Réalisée à la suite de son odyssée philosophique et de son drame d’anticipation psychédélique, l’histoire de « Barry », située dans l’Angleterre du XVIIIe siècle, ne serait pas sans rappeler les études de mœurs balzaciennes des grands romans classiques. Kubrick, à son accoutumée, fait preuve d’un stakhanovisme et d’un sens du détail psychotique dans la mise en place de sa réalisation. Si le réalisme pictural est servi par la reproduction méthodique de tout ce que sont décors et autres costumes, Kubrick est loin de se contenter d’un simple film aux dimensions historiques. Ce qui en définit son style, comme très peu de réalisateurs peuvent en tenir la comparaison, c’est cette expression d’un langage cinématographique pur, une maîtrise formelle de l’appareil filmique, qu’un Tarkovski serait l’un des seuls à pouvoir détrôner.
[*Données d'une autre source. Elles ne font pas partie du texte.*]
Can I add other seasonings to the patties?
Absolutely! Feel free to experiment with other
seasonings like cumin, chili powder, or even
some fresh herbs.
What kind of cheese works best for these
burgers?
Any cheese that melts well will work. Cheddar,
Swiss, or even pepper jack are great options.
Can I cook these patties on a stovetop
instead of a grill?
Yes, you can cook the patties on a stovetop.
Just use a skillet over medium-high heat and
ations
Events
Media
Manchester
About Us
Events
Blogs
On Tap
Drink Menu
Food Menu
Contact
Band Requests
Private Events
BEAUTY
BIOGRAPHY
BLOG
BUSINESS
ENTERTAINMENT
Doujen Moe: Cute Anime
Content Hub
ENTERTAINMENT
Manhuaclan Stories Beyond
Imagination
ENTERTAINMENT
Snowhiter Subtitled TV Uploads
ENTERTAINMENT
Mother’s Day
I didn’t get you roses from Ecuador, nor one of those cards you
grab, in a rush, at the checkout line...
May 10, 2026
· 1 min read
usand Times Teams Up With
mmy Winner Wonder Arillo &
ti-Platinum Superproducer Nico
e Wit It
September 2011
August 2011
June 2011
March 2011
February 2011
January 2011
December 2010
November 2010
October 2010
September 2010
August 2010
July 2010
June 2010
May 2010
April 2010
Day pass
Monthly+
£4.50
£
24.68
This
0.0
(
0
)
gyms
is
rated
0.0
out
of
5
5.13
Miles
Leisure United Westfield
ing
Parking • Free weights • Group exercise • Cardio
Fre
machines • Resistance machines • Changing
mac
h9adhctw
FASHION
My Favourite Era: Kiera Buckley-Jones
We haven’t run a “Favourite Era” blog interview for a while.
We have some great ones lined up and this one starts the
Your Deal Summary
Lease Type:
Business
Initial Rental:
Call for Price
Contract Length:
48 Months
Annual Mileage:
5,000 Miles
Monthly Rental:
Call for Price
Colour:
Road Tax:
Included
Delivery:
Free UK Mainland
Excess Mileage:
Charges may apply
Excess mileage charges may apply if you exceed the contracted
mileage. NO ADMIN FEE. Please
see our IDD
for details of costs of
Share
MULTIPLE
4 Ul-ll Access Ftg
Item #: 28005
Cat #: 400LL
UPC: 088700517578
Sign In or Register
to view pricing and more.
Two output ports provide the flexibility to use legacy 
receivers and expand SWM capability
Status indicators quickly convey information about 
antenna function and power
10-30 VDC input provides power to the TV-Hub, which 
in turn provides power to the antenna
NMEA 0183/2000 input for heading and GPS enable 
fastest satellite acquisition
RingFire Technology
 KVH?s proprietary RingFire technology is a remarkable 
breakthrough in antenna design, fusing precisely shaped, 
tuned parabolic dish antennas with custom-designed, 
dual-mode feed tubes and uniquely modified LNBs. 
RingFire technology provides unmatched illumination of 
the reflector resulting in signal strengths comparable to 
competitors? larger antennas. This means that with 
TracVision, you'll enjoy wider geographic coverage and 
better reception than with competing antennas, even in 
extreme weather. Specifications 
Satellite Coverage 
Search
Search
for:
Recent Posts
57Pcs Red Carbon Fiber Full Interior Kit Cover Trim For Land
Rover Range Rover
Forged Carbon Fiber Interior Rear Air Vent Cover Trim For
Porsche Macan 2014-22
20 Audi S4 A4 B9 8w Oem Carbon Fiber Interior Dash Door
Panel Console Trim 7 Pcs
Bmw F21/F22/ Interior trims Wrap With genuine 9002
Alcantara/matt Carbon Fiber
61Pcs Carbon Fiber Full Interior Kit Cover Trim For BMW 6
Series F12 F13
Ainsi si le travail de la photographie révèle une pure beauté plastique, le travail sur la narration définit clairement l’un des aspects les plus maîtrisés de ce film. Le choix des compositions classiques, sublimées par leurs juxtapositions exceptionnelles avec le découpage des scènes associées, définissant l’aspect d’époque et d’intemporalité de cette dramaturgie permettant ainsi à Kubrick une économie de dialogue superflue. La psychologie des personnages se retrouve aussi bien traitée par le visuel que par le travail sonore, sans oublier la présence au récit d’un narrateur omniscient comme symbolique d’une destiné fataliste.
Barry Lyndon est sans aucun doute l’une des pièces maîtresses de la filmographie de son auteur, un drame mythologique et intemporel au service d’une des plus grandes thématiques de la filmographie de Kubrick : celle du conditionnement humain; ici celui du jeune Barry, qui par son arrivisme et son désir de grandeur n’est rien d’autre que l’esclave d’une destinée défini par le conditionnement social de son époque.